DIRECTIONS FOR THIS TASK: Every single line below has to be printed once more, exactly.

DATA TO PROCESS:

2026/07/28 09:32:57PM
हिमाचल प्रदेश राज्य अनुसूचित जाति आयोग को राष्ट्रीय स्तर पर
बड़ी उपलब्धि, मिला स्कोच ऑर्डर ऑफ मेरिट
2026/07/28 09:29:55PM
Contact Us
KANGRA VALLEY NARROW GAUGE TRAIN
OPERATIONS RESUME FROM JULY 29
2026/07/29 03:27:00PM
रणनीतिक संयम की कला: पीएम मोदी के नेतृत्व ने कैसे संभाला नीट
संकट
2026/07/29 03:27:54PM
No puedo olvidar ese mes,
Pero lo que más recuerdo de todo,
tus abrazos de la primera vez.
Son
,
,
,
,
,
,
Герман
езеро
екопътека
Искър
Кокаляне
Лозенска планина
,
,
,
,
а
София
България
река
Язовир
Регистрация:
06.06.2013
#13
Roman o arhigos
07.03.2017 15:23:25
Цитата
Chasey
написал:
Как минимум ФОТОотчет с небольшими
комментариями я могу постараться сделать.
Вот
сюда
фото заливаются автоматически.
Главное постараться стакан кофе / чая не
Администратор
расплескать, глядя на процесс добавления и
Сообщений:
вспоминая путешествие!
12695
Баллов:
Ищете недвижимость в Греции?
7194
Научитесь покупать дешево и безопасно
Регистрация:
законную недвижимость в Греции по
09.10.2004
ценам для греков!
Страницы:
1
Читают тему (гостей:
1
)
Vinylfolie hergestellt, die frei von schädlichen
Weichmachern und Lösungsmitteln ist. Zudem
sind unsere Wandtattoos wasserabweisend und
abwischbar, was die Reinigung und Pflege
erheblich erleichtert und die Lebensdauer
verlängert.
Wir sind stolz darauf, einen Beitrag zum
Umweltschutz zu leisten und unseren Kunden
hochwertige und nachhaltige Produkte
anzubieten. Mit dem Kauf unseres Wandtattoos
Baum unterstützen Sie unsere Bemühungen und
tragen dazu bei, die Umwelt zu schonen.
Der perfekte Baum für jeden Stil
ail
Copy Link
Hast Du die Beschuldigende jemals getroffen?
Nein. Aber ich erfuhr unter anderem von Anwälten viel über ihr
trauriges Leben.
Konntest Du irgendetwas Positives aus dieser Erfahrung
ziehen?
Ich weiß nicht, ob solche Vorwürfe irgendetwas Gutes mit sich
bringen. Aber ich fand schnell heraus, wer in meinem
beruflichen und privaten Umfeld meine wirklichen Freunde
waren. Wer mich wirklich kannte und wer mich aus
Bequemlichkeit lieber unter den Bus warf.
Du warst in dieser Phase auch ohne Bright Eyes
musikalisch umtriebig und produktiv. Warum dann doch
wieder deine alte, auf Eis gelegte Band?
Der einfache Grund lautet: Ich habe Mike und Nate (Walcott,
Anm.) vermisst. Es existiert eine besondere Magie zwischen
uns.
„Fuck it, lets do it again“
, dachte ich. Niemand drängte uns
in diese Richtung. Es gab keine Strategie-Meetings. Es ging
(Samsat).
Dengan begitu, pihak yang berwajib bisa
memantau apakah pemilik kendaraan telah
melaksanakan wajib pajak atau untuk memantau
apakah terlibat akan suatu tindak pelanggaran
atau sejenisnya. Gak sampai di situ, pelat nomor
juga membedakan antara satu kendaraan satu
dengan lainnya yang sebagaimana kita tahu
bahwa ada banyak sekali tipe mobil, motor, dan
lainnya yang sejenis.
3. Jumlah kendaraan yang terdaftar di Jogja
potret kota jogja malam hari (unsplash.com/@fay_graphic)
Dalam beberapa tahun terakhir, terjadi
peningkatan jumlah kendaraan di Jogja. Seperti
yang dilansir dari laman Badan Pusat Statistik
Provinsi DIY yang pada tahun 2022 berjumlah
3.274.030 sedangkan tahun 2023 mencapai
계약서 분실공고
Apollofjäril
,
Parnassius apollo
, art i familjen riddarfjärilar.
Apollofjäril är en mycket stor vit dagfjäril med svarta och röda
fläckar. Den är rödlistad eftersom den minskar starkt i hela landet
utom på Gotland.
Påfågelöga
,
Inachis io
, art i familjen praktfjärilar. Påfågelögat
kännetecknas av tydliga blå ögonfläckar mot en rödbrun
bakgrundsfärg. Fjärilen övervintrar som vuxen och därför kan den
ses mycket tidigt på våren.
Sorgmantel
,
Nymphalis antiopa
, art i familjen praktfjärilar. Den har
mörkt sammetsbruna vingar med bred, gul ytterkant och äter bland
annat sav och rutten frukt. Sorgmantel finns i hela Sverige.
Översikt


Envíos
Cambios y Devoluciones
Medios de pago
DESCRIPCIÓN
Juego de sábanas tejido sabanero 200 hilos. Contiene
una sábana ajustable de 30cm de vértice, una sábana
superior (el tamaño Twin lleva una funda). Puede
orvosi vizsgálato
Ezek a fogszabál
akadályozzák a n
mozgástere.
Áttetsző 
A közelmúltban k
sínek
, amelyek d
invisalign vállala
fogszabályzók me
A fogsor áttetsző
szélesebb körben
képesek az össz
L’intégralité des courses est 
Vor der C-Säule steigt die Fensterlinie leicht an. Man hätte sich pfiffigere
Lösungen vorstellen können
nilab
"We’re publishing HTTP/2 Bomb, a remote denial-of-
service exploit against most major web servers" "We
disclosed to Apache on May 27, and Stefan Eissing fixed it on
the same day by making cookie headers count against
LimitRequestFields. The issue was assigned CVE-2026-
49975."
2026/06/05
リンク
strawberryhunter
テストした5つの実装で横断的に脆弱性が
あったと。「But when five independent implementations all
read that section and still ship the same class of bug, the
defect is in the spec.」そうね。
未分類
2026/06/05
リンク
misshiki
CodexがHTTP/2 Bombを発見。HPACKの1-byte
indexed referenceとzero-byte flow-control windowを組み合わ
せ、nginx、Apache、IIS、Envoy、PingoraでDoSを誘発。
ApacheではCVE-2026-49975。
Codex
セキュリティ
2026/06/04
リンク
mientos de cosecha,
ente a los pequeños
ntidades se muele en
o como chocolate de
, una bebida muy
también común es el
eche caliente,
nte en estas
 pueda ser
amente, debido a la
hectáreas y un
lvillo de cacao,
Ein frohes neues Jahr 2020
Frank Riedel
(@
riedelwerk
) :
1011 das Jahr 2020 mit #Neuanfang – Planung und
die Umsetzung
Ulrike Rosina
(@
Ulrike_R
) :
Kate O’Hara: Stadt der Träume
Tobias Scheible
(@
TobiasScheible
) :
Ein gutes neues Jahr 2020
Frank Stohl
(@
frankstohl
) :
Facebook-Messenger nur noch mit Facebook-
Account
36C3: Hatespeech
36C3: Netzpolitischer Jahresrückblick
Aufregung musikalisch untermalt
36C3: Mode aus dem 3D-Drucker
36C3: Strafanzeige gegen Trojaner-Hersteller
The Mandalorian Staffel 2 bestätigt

SOLUTION:
2026/07/28 09:32:57PM
हिमाचल प्रदेश राज्य अनुसूचित जाति आयोग को राष्ट्रीय स्तर पर
बड़ी उपलब्धि, मिला स्कोच ऑर्डर ऑफ मेरिट
2026/07/28 09:29:55PM
Contact Us
KANGRA VALLEY NARROW GAUGE TRAIN
OPERATIONS RESUME FROM JULY 29
2026/07/29 03:27:00PM
रणनीतिक संयम की कला: पीएम मोदी के नेतृत्व ने कैसे संभाला नीट
संकट
2026/07/29 03:27:54PM
No puedo olvidar ese mes,
Pero lo que más recuerdo de todo,
tus abrazos de la primera vez.
Son
,
,
,
,
,
,
Герман
езеро
екопътека
Искър
Кокаляне
Лозенска планина
,
,
,
,
а
София
България
река
Язовир
Регистрация:
06.06.2013
#13
Roman o arhigos
07.03.2017 15:23:25
Цитата
Chasey
написал:
Как минимум ФОТОотчет с небольшими
комментариями я могу постараться сделать.
Вот
сюда
фото заливаются автоматически.
Главное постараться стакан кофе / чая не
Администратор
расплескать, глядя на процесс добавления и
Сообщений:
вспоминая путешествие!
12695
Баллов:
Ищете недвижимость в Греции?
7194
Научитесь покупать дешево и безопасно
Регистрация:
законную недвижимость в Греции по
09.10.2004
ценам для греков!
Страницы:
1
Читают тему (гостей:
1
)
Vinylfolie hergestellt, die frei von schädlichen
Weichmachern und Lösungsmitteln ist. Zudem
sind unsere Wandtattoos wasserabweisend und
abwischbar, was die Reinigung und Pflege
erheblich erleichtert und die Lebensdauer
verlängert.
Wir sind stolz darauf, einen Beitrag zum
Umweltschutz zu leisten und unseren Kunden
hochwertige und nachhaltige Produkte
anzubieten. Mit dem Kauf unseres Wandtattoos
Baum unterstützen Sie unsere Bemühungen und
tragen dazu bei, die Umwelt zu schonen.
Der perfekte Baum für jeden Stil
ail
Copy Link
Hast Du die Beschuldigende jemals getroffen?
Nein. Aber ich erfuhr unter anderem von Anwälten viel über ihr
trauriges Leben.
Konntest Du irgendetwas Positives aus dieser Erfahrung
ziehen?
Ich weiß nicht, ob solche Vorwürfe irgendetwas Gutes mit sich
bringen. Aber ich fand schnell heraus, wer in meinem
beruflichen und privaten Umfeld meine wirklichen Freunde
waren. Wer mich wirklich kannte und wer mich aus
Bequemlichkeit lieber unter den Bus warf.
Du warst in dieser Phase auch ohne Bright Eyes
musikalisch umtriebig und produktiv. Warum dann doch
wieder deine alte, auf Eis gelegte Band?
Der einfache Grund lautet: Ich habe Mike und Nate (Walcott,
Anm.) vermisst. Es existiert eine besondere Magie zwischen
uns.
„Fuck it, lets do it again“
, dachte ich. Niemand drängte uns
in diese Richtung. Es gab keine Strategie-Meetings. Es ging
(Samsat).
Dengan begitu, pihak yang berwajib bisa
memantau apakah pemilik kendaraan telah
melaksanakan wajib pajak atau untuk memantau
apakah terlibat akan suatu tindak pelanggaran
atau sejenisnya. Gak sampai di situ, pelat nomor
juga membedakan antara satu kendaraan satu
dengan lainnya yang sebagaimana kita tahu
bahwa ada banyak sekali tipe mobil, motor, dan
lainnya yang sejenis.
3. Jumlah kendaraan yang terdaftar di Jogja
potret kota jogja malam hari (unsplash.com/@fay_graphic)
Dalam beberapa tahun terakhir, terjadi
peningkatan jumlah kendaraan di Jogja. Seperti
yang dilansir dari laman Badan Pusat Statistik
Provinsi DIY yang pada tahun 2022 berjumlah
3.274.030 sedangkan tahun 2023 mencapai
계약서 분실공고
Apollofjäril
,
Parnassius apollo
, art i familjen riddarfjärilar.
Apollofjäril är en mycket stor vit dagfjäril med svarta och röda
fläckar. Den är rödlistad eftersom den minskar starkt i hela landet
utom på Gotland.
Påfågelöga
,
Inachis io
, art i familjen praktfjärilar. Påfågelögat
kännetecknas av tydliga blå ögonfläckar mot en rödbrun
bakgrundsfärg. Fjärilen övervintrar som vuxen och därför kan den
ses mycket tidigt på våren.
Sorgmantel
,
Nymphalis antiopa
, art i familjen praktfjärilar. Den har
mörkt sammetsbruna vingar med bred, gul ytterkant och äter bland
annat sav och rutten frukt. Sorgmantel finns i hela Sverige.
Översikt


Envíos
Cambios y Devoluciones
Medios de pago
DESCRIPCIÓN
Juego de sábanas tejido sabanero 200 hilos. Contiene
una sábana ajustable de 30cm de vértice, una sábana
superior (el tamaño Twin lleva una funda). Puede
orvosi vizsgálato
Ezek a fogszabál
akadályozzák a n
mozgástere.
Áttetsző 
A közelmúltban k
sínek
, amelyek d
invisalign vállala
fogszabályzók me
A fogsor áttetsző
szélesebb körben
képesek az össz
L’intégralité des courses est 
Vor der C-Säule steigt die Fensterlinie leicht an. Man hätte sich pfiffigere
Lösungen vorstellen können
nilab
"We’re publishing HTTP/2 Bomb, a remote denial-of-
service exploit against most major web servers" "We
disclosed to Apache on May 27, and Stefan Eissing fixed it on
the same day by making cookie headers count against
LimitRequestFields. The issue was assigned CVE-2026-
49975."
2026/06/05
リンク
strawberryhunter
テストした5つの実装で横断的に脆弱性が
あったと。「But when five independent implementations all
read that section and still ship the same class of bug, the
defect is in the spec.」そうね。
未分類
2026/06/05
リンク
misshiki
CodexがHTTP/2 Bombを発見。HPACKの1-byte
indexed referenceとzero-byte flow-control windowを組み合わ
せ、nginx、Apache、IIS、Envoy、PingoraでDoSを誘発。
ApacheではCVE-2026-49975。
Codex
セキュリティ
2026/06/04
リンク
mientos de cosecha,
ente a los pequeños
ntidades se muele en
o como chocolate de
, una bebida muy
también común es el
eche caliente,
nte en estas
 pueda ser
amente, debido a la
hectáreas y un
lvillo de cacao,
Ein frohes neues Jahr 2020
Frank Riedel
(@
riedelwerk
) :
1011 das Jahr 2020 mit #Neuanfang – Planung und
die Umsetzung
Ulrike Rosina
(@
Ulrike_R
) :
Kate O’Hara: Stadt der Träume
Tobias Scheible
(@
TobiasScheible
) :
Ein gutes neues Jahr 2020
Frank Stohl
(@
frankstohl
) :
Facebook-Messenger nur noch mit Facebook-
Account
36C3: Hatespeech
36C3: Netzpolitischer Jahresrückblick
Aufregung musikalisch untermalt
36C3: Mode aus dem 3D-Drucker
36C3: Strafanzeige gegen Trojaner-Hersteller
The Mandalorian Staffel 2 bestätigt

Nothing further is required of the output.